I can only speculate how this might have affected my complaint, but it gives me hope. This clause in combination with other new provisions might have strengthened a different complaint I filed in 2002 against a high-level manager, in a city agency no less, who posted a confusing poster on her bulletin board about Israel. Most Jewish employees along with union leaders interpreted the posting as blatant Israel-bashing.
 
The agency’s commissioner ordered the sign removed and the manager posted a similar sign two days later. The manager – let’s call her Vanessa, as in Redgrave – should have known that the first sign would infuriate her Jewish colleagues. If she was unaware, she had to know she was creating a “hostile environment” when she posted the second sign.
 
The EEOC determined that this was a “free speech” issue, and the investigator indicated that Vanessa might have been told by the commissioner in a memo not to repeat this action. She repeated this kind of action later and retaliated against me a few times. Retaliation was considered a discriminatory practice long before President Obama took office.
 
My take was that Vanessa deliberately produced a “hostile environment,” a term specifically employed in sexual harassment cases.
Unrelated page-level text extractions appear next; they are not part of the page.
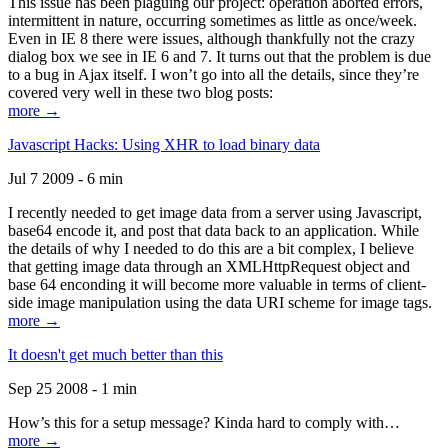
This issue has been plaguing our project: operation aborted errors,
intermittent in nature, occurring sometimes as little as once/week.
Even in IE 8 there were issues, although thankfully not the crazy
dialog box we see in IE 6 and 7. It turns out that the problem is due
to a bug in Ajax itself. I won’t go into all the details, since they’re
covered very well in these two blog posts:
more →
Javascript Hacks: Using XHR to load binary data
Jul 7 2009 - 6 min
I recently needed to get image data from a server using Javascript,
base64 encode it, and post that data back to an application. While
the details of why I needed to do this are a bit complex, I believe
that getting image data through an XMLHttpRequest object and
base 64 enconding it will become more valuable in terms of client-
side image manipulation using the data URI scheme for image tags.
more →
It doesn't get much better than this
Sep 25 2008 - 1 min
How’s this for a setup message? Kinda hard to comply with…
more →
Now “hostile environment” applies to all forms of discrimination covered by the CRA.
 
The revised provision reads: “Sexual harassment – This includes practices ranging from direct requests for sexual favors to workplace conditions that create a hostile environment for persons of either gender, including same sex harassment. (The ‘hostile environment’ standard also applies to harassment on the bases of race, color, national origin, religion, age and disability.)”
 
The fact sheet addresses employees who are ordered to speak English at work at all times. The document states: “A rule requiring that employees speak only English on the job may violate Title VII unless an employer shows that the requirement is necessary for conducting business. If the employer believes such a rule is necessary, employees must be informed when English is required and the consequences for violating the rule.”
 
Paul can sigh with relief that the gay community is not covered in this fact sheet, but he and his allies know they cannot relax over that.
 
I do wonder why Paul would raise his concerns now. Perhaps he has always felt this way and brought it up as part of his introduction on the public stage. Or, business leaders have complained to him that Obama’s EEOC has intensified the pressure while investigating complaints.
 
If the EEOC has thrown offending employers off balance, that’s progress.